### Exercise details
In the material below, how many lines contain "نماینده"? Answer with the number alone.

### Dataset records
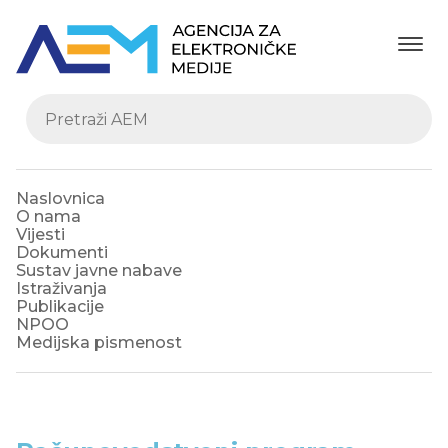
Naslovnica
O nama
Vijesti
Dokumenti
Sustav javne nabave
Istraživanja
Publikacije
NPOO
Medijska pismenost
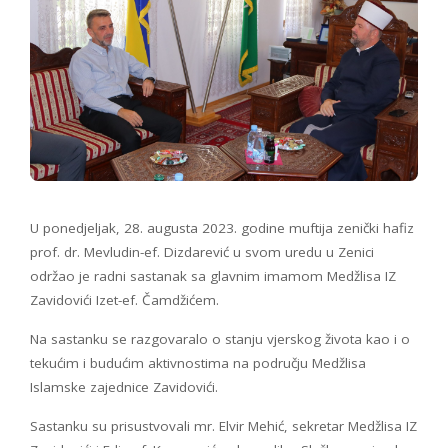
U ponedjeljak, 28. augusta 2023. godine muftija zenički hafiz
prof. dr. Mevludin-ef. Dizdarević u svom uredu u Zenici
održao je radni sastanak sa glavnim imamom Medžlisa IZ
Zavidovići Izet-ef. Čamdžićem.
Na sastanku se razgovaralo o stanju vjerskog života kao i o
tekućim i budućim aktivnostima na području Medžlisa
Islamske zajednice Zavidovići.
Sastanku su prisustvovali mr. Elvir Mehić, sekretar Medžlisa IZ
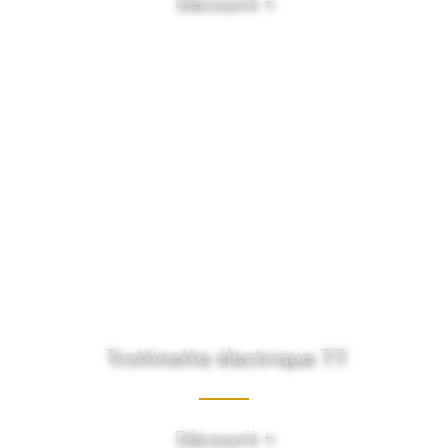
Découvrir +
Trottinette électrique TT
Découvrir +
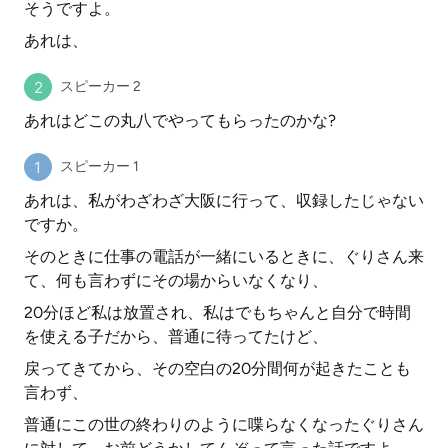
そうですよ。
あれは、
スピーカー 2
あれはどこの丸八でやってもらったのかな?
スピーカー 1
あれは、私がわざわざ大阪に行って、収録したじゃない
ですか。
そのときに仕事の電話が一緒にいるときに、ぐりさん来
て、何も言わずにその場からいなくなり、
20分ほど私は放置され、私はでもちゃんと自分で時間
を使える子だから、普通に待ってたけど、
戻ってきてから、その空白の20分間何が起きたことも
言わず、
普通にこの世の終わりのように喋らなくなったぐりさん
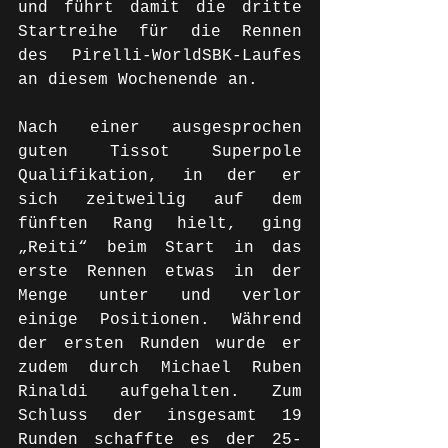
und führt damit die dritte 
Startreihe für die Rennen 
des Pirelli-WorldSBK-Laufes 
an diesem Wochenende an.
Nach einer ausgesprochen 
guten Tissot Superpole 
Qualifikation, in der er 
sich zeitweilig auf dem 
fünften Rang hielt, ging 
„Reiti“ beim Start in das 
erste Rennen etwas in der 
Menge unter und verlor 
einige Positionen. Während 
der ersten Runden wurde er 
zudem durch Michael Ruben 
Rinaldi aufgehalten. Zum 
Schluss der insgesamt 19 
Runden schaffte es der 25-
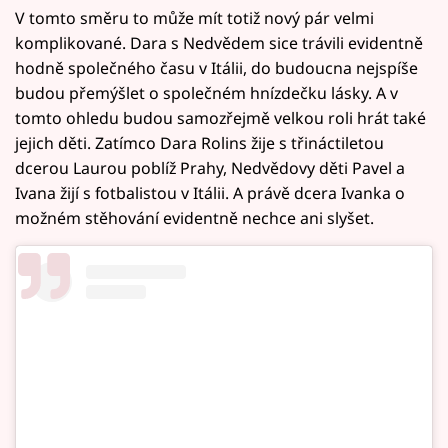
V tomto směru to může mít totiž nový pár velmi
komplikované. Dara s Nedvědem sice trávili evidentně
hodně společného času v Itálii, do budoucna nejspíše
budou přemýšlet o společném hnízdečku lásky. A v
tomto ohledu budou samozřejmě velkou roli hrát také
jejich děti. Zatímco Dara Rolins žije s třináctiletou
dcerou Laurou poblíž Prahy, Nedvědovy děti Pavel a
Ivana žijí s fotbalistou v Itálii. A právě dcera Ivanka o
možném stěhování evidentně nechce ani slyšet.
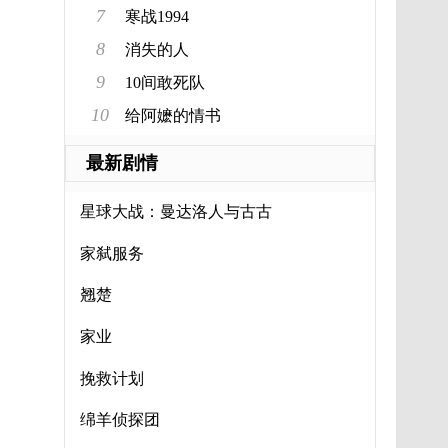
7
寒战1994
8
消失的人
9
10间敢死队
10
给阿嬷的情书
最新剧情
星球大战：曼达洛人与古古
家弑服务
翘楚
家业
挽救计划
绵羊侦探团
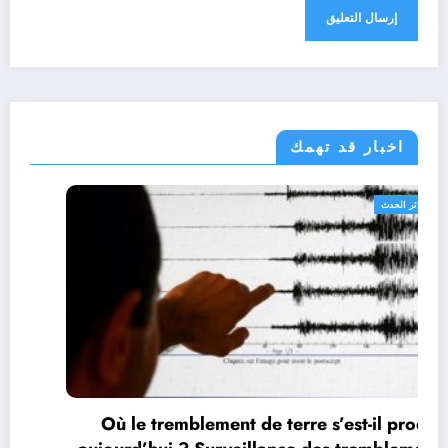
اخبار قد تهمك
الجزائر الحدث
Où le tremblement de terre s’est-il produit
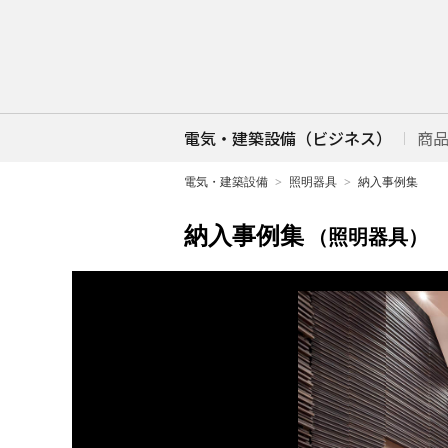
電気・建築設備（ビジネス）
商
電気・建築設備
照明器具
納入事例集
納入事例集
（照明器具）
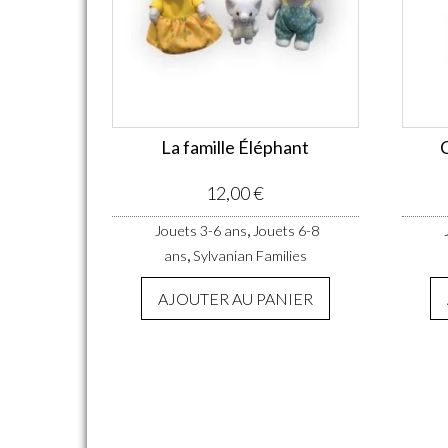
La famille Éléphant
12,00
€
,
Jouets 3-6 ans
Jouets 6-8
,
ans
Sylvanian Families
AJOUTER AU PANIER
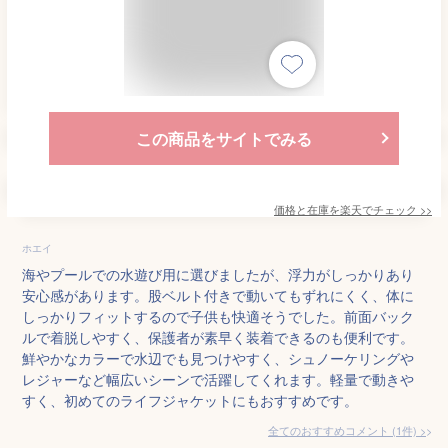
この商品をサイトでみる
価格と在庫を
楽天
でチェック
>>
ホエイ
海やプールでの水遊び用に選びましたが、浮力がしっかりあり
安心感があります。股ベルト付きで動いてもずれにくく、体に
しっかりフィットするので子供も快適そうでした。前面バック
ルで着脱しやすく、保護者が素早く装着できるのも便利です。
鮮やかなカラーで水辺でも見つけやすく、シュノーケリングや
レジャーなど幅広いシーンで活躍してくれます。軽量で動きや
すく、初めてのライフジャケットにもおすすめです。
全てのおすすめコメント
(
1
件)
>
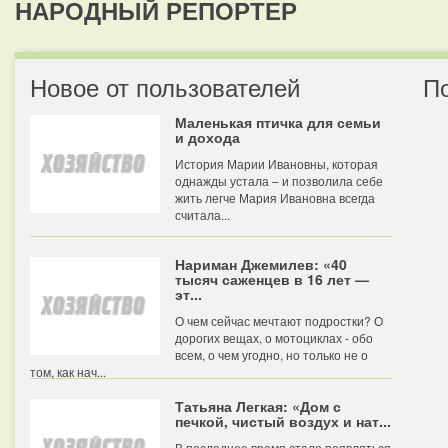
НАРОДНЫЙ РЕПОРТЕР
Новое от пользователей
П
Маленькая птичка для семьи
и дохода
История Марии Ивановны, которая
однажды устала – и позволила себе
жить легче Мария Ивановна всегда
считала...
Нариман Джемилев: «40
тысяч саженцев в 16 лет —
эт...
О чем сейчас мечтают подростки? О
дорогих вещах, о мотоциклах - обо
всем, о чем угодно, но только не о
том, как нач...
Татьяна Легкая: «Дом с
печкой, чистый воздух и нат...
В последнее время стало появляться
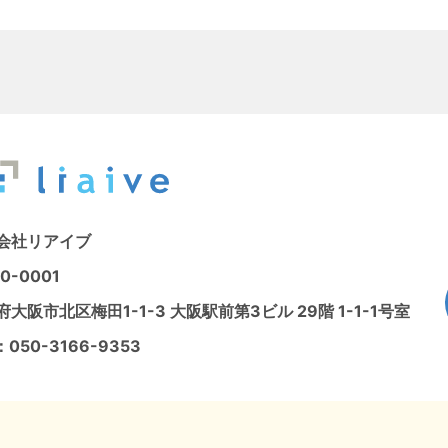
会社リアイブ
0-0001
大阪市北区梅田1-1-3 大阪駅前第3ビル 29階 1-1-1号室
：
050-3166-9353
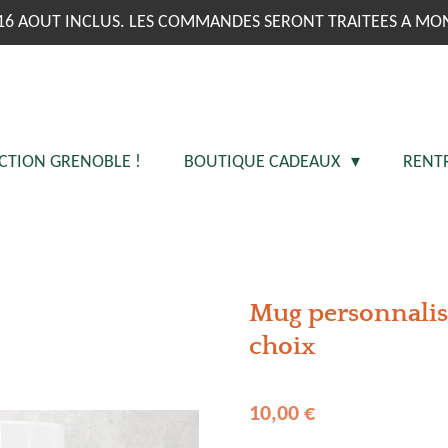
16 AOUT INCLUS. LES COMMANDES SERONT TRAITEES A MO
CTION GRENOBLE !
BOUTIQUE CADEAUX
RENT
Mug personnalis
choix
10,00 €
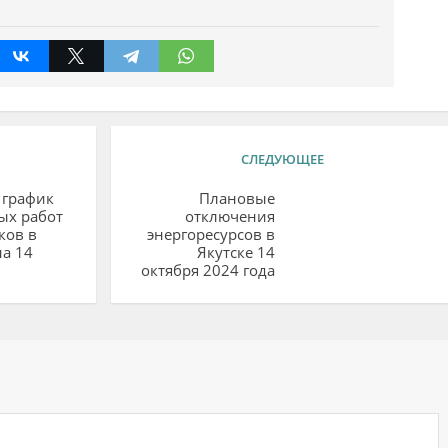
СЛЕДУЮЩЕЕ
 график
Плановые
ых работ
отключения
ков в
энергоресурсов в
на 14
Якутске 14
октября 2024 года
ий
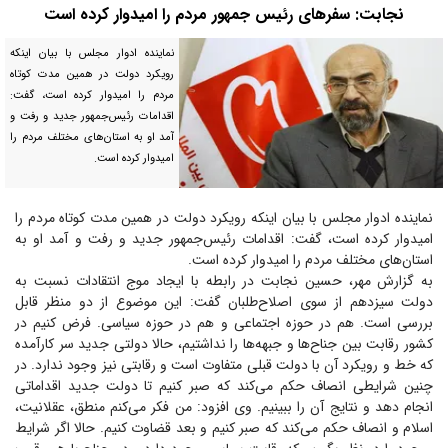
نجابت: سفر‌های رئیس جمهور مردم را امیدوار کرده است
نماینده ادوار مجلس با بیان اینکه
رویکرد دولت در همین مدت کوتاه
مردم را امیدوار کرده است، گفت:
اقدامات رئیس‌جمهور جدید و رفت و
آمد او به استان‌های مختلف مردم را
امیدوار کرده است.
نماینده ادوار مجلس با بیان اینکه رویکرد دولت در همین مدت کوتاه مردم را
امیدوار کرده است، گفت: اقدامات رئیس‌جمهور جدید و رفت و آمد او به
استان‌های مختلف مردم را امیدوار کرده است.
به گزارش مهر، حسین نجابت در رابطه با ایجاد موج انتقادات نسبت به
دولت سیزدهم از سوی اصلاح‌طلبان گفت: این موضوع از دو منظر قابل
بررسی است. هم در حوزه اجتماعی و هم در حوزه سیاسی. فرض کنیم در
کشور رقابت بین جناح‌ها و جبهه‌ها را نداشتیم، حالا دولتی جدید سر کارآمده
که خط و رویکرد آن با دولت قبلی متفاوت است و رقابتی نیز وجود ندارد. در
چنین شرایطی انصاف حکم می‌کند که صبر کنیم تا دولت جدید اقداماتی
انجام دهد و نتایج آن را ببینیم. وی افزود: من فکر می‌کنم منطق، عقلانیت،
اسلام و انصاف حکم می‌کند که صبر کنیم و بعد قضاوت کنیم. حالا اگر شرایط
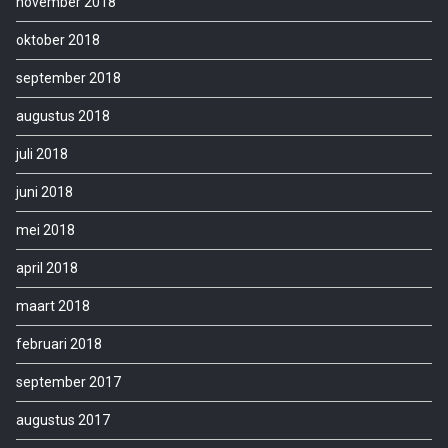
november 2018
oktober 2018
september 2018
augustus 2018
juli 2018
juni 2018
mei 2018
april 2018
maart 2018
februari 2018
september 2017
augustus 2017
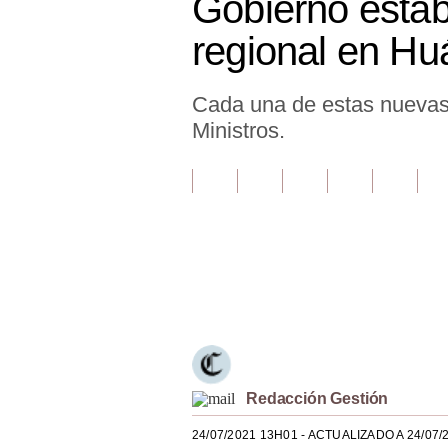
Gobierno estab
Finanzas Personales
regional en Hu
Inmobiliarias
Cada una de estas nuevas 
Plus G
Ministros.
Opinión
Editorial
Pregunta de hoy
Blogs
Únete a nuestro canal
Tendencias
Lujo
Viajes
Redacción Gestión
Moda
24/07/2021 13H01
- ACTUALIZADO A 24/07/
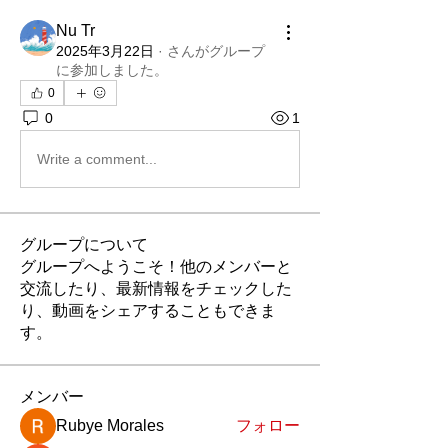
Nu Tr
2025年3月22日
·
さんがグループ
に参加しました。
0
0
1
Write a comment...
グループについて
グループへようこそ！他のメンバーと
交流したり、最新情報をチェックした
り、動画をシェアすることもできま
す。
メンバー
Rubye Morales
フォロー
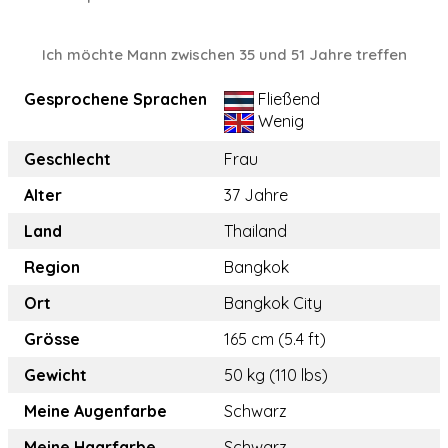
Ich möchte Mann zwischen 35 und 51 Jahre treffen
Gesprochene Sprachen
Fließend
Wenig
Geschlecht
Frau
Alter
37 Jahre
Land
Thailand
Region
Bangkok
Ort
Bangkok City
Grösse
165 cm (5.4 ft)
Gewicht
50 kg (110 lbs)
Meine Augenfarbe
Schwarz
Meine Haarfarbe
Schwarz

### Response area
2